Since then, much of the criticisms, appear to have waned and it looks as if Nigerians are ready to run with the new policy. Not that the idea is totally new. In the first place many bank customers appear to have since embraced it. Most transactions even far below the N500,000 ceiling are currently being done electronically even from those least expected to know much about it. Transfers as low as N1,000 are now done through individual phones of customers, while the big cash users make their transfers through the banks, which is what the policy is all about.

Those who still carry huge cash around, are the ones the policy is meant for and at this stage, it is a matter of choice. Even the illiterates among them cannot give that as an excuse, because they know there are various windows to escape being entrapped. In the first place, many banks have established their branches right inside markets, especially those with huge cash flows while many of them have account officers that deal directly with all manner of customers in a symbiotic way that ensures nobody loses in the entire process.

Therefore, it is expected that nobody would have a problem dealing with the policy and it would be a win-win situation for everybody, except those who insist on sticking to the old ways, who must then be ready to bear the brunt of their stubbornness. Thus, the hullaballoo, may actually be misplaced.

However, the snag, appears to have a completely different hue. A very senior police officer – a retired police commissioner, gave a totally revealing, but shocking perspective to the entire story in the course of the debate. He was emphatic that the cashless policy, which he acknowledged has been on for some years now, was actually responsible for the high level of kidnapping currently ravaging the country.

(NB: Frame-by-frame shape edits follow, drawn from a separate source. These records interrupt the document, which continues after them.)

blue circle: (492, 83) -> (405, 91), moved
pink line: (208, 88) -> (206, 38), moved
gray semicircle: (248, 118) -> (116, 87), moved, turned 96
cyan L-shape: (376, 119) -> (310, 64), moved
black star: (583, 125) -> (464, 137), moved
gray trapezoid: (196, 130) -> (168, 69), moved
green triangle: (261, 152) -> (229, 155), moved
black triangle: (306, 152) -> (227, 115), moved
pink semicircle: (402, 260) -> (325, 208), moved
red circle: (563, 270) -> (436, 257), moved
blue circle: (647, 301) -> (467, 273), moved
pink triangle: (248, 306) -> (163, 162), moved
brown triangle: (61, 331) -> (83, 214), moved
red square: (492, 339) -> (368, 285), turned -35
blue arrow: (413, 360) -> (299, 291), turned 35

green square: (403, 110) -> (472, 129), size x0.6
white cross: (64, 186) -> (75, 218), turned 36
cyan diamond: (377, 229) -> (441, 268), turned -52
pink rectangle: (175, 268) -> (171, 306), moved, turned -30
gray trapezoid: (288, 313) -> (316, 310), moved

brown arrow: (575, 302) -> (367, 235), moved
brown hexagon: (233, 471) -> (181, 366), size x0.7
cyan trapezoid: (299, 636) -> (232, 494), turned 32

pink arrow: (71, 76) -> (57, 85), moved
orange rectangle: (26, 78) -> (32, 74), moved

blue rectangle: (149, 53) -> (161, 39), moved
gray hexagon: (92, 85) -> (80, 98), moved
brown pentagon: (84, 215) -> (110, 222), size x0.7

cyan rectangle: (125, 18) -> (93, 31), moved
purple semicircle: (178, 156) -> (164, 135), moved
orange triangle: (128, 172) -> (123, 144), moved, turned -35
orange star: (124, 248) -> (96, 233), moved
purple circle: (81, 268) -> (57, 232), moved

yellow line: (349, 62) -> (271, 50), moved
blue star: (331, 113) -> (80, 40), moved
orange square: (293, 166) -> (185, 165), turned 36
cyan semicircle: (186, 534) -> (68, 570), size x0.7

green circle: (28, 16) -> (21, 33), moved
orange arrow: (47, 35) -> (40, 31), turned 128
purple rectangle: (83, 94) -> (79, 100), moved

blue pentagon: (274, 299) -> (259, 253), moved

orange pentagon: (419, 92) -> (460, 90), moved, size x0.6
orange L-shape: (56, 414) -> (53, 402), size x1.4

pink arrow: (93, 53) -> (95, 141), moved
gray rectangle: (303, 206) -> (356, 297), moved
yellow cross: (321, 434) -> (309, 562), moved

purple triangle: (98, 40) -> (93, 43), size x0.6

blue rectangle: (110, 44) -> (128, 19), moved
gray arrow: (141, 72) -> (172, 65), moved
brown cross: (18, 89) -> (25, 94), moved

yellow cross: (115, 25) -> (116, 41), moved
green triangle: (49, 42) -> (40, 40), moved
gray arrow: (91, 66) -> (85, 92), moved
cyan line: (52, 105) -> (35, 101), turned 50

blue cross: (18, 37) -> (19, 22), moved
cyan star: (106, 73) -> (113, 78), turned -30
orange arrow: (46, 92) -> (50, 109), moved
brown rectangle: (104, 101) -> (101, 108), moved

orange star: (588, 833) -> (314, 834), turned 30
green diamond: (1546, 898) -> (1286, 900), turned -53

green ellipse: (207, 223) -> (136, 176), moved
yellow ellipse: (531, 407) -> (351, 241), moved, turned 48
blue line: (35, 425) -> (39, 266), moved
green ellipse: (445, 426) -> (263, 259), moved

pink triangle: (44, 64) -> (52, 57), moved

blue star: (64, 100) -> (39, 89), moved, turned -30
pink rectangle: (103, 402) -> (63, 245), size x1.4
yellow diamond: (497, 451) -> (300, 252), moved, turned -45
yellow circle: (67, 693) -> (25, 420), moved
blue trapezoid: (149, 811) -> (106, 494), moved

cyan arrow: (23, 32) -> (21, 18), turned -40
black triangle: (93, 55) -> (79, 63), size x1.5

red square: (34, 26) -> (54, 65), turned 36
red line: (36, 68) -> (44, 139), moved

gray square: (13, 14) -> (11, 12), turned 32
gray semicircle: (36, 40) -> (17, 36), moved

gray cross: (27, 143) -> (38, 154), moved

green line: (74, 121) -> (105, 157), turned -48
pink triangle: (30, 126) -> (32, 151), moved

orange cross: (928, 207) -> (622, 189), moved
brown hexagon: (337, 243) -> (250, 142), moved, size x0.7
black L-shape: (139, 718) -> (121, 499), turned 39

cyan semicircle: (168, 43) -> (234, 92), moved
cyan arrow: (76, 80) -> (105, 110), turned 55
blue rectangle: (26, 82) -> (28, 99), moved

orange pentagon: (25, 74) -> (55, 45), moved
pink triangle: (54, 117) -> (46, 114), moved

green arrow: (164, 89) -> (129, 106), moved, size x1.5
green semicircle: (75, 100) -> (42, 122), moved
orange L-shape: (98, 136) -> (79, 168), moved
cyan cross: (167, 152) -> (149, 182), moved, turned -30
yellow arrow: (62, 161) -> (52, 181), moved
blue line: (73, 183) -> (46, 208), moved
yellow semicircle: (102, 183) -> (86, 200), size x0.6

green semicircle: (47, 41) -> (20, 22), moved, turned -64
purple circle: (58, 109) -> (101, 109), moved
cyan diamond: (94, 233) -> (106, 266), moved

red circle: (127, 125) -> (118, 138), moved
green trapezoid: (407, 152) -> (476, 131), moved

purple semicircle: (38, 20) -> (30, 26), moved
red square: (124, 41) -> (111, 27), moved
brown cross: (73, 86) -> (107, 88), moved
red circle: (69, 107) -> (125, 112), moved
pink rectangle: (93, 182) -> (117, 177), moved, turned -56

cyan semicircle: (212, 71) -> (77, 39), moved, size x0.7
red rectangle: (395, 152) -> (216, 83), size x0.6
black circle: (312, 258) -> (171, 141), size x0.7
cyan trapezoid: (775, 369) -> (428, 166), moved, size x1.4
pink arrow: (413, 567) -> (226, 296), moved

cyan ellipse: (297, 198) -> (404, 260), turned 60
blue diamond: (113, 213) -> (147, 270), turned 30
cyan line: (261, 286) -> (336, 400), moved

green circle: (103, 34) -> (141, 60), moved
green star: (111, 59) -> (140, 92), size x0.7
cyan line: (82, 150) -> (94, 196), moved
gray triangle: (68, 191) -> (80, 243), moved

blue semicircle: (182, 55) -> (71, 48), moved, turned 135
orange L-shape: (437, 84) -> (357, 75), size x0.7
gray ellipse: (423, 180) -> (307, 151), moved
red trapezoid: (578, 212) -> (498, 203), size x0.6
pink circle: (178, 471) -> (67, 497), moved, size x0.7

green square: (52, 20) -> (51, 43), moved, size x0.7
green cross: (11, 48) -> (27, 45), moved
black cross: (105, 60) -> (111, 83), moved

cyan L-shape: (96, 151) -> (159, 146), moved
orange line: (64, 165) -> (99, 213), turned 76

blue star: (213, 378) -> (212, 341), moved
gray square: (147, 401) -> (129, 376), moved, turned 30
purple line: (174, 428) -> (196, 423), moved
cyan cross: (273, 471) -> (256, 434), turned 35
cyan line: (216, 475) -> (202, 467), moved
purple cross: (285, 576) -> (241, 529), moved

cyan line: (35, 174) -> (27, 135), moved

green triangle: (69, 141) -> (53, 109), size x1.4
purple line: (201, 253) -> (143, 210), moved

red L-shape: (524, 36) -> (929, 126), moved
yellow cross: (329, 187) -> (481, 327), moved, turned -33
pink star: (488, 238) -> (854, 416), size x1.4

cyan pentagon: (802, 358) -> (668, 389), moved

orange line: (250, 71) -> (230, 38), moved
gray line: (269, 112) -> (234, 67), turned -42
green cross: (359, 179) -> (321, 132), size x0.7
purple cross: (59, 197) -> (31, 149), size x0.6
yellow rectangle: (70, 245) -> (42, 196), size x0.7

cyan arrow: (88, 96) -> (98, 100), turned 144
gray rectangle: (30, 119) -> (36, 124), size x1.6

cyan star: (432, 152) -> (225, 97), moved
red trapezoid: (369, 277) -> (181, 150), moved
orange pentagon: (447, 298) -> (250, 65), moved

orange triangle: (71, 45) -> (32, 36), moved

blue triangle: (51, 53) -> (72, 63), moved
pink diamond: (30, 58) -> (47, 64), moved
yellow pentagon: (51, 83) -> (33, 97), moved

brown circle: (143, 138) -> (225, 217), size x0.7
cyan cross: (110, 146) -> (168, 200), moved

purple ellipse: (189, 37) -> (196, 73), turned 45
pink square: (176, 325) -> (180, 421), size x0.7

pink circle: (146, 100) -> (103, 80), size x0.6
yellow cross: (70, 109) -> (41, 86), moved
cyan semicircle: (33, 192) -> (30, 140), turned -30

He claimed that since the kidnappers could no longer stop passengers and motorists, especially businessmen carrying big cash on the road and rob them, neither could they break into their homes for the same purpose, they have now taken to kidnapping, to collect the money as ransom, which is paying off in most cases, even more than the era before its introduction.

This has totally taken the issue outside the turf of the CBN and its managers into a completely different department. Yes, the apex bank has done its own part in ensuring that huge cash are no longer moved on the road or stored in homes, which in a way, is, apart from following the global trend is also part of the process of curing a major, but peculiar disease in the country – corruption.

Of course, before now, part of the Nigerian reality is the movement of the usual Ghana Must Go bags filled with raw cash amongst politicians and other high-network individuals for payment either for bribery or some less than noble activities, which have caused a lot of dislocations in the socio-political and economic climate in the country. Now, this is no longer the case. If they insist on doing so, they must also pay a heavy price for it.

Otherwise, the electronic system of moving money no longer encourages movements of such slush funds. Rather, it becomes an avenue for proper monitoring and accountability of the entire financial process that puts everybody inside one basket and ensuring that bank transactions are no longer like winking in darkness.

But as it is true in all human activities that the solution to one problem throws up another, the ball has been played into another part of the field. It is now in the territory of security agencies. They must now find a way of solving the security challenges so that the cashless policy, laudable as it is does not pose greater problems.

In the end, not only must the rich gains of this policy be harvested, the concomitant sparks that fly off the iron while welding the structure into place, must be prevented from striking and blinding the eyes or causing other bodily injuries. That is the new challenge indeed.